Auf die Premiere der neuen «Dorfzytig» vom Dezember letzten Jahres folgte im März die zweite Ausgabe. Das Layout wurde geändert. Anstelle einer «Chropftuube» werden Herr und Frau Neuendörfer von einem Naturbild auf der Titelseite begrüsst. Der Titel «Dorfzytig» erscheint in einem ganz schlichten Schriftbild. Die bisherigen Ausgaben hatten einen Umfang von 24 bis 32 Seiten, was einiges mehr ist, als Kuhn zunächst vorgesehen hatte. «Ursprünglich plante ich 12 Seiten, um es als Minimalausgabe herauszubringen», schildert der Präsident der Sport- und Kulturkommission. Die Auflagezahlen der «Dorfzytig» bewegen sich im Rahmen von 1200 Exemplaren.
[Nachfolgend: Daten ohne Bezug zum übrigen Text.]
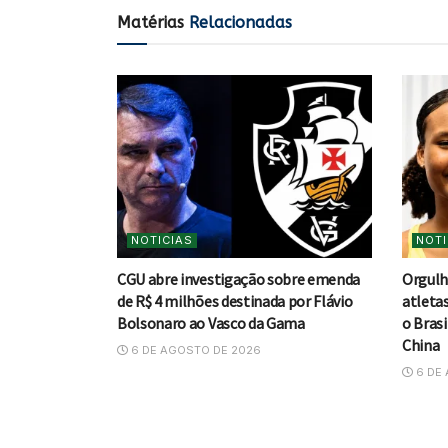
Matérias
Relacionadas
NOTICIAS
NOTI
CGU abre investigação sobre emenda
Orgulh
de R$ 4 milhões destinada por Flávio
atleta
Bolsonaro ao Vasco da Gama
o Brasi
China
6 DE AGOSTO DE 2026
6 DE 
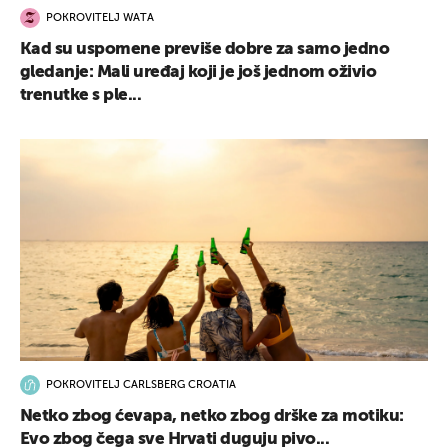
POKROVITELJ WATA
Kad su uspomene previše dobre za samo jedno
gledanje: Mali uređaj koji je još jednom oživio
trenutke s ple...
POKROVITELJ CARLSBERG CROATIA
Netko zbog ćevapa, netko zbog drške za motiku:
Evo zbog čega sve Hrvati duguju pivo...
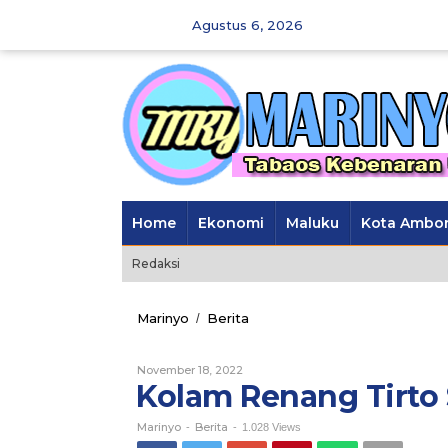
Skip
Agustus 6, 2026
to
content
Home
Ekonomi
Maluku
Kota Ambo
Redaksi
Marinyo
Berita
Kolam
/
Renang
Tirto
November 18, 2022
Oleh
Sagoro
Marinyo
Kolam Renang Tirto 
11
Diresmikan
Marinyo
Berita
-
-
1.028 Views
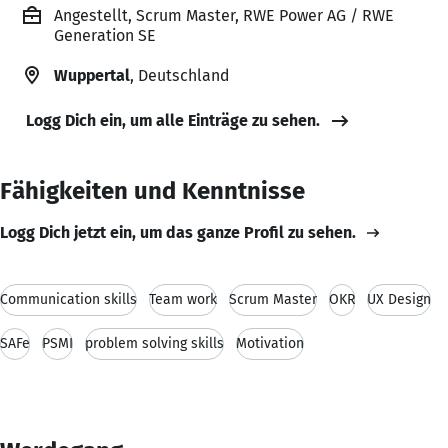
Angestellt, Scrum Master, RWE Power AG / RWE
Generation SE
Wuppertal
, Deutschland
Logg Dich ein, um alle Einträge zu sehen.
Fähigkeiten und Kenntnisse
Logg Dich jetzt ein, um das ganze Profil zu sehen.
Communication skills
Team work
Scrum Master
OKR
UX Design
SAFe
PSMI
problem solving skills
Motivation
Diese werden anschliessend im gesamten Dorf verteilt und wandern in sämtliche Briefkästen der Haushalte und des Gewerbes in Neuendorf, so Kuhn weiter. Und was steht in der Zeitung geschrieben? Die Themen reichen von allgemeinen Informationen über die ­Sanierung der Dorfstrasse, Jahresrückblicke der Chropftuube-­Senioren bis hin zu Vereins­mitteilungen von Fasnachtsguggen oder den Jungschützen.
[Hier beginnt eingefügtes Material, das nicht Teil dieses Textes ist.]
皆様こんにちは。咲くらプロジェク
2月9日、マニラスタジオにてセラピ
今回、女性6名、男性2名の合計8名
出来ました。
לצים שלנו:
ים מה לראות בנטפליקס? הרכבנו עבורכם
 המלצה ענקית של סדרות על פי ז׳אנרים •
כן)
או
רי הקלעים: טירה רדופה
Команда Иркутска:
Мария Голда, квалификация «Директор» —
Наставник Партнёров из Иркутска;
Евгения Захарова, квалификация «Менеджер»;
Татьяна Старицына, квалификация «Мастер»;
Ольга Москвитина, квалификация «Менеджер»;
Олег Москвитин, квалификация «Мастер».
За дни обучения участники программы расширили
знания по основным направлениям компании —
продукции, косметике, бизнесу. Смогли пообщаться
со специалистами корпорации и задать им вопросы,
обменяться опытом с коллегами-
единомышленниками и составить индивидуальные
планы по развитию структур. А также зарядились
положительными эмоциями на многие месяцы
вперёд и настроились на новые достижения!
«Wir schreiben aber keine Berichte, sondern haben alle dazu aufgefordert, Meldungen selber zu verfassen», stellt der Kommissionspräsident klar. Nach demselben Modell ver­fährt etwa die Bürger­gemeinde, und die Vereine machen in Eigenregie mit. «So schicken sie Texte und die passenden Bilder ein», sagt Kuhn. Denn letztlich sei die «Dorfzytig» eine Plattform für die Vereine und Einwohner. Der Präsident zeigt sich sehr überrascht, dass seine Plattform so regen Nutzen findet. Die Grösse des Redaktionsteams hingegen fällt mit drei Personen eher überschaubar aus. «Unser Auftrag ist es, das Ganze ein wenig zu konsolidieren und die Berichte zu bearbeiten», sagt Kuhn.

Ein Angebot für «Heimweh-Neuendörfer»

Die dritte Ausgabe ist bereits in den Startlöchern und das mit einigen Änderungen, wie es Kuhn in einem Facebook-Beitrag verspricht. So wird es wieder eine Ausgabe der Heimweh-Neuendörfer-Zeitung geben. Diese ist explizit für gebürtige Neuendörfer gedacht, die nicht mehr in ihrer Heimatgemeinde zu Hause sind. «Sie können sich bei uns melden und wir senden ihnen die Zeitung per Post zu», sagt der Gäuer. Neuerungen finden auch auf technischem Gebiet statt. So gab es in der Rubrik «Anno dazumal» als Premiere eine Geschichte in Mundart, genauer gesagt in Solothurner-Dütsch. Für all jene, die Mühe haben mit dem Schweizerdeutschen oder den geschriebenen Dialekt schlecht deuten können, gibt es die App «Xtend», einePlattformfür«Augment­ed-Reality». Mit Hilfe dieser App können die Leser das Symbol oberhalb des Berichts scannen, wobei der Text anschliessend in gewohntem Dialekt laut vorgelesen wird. Kuhn beschreibt es wie folgt: «Das geschriebene Wort als Geschichte und das Gelesene als Audiodatei.»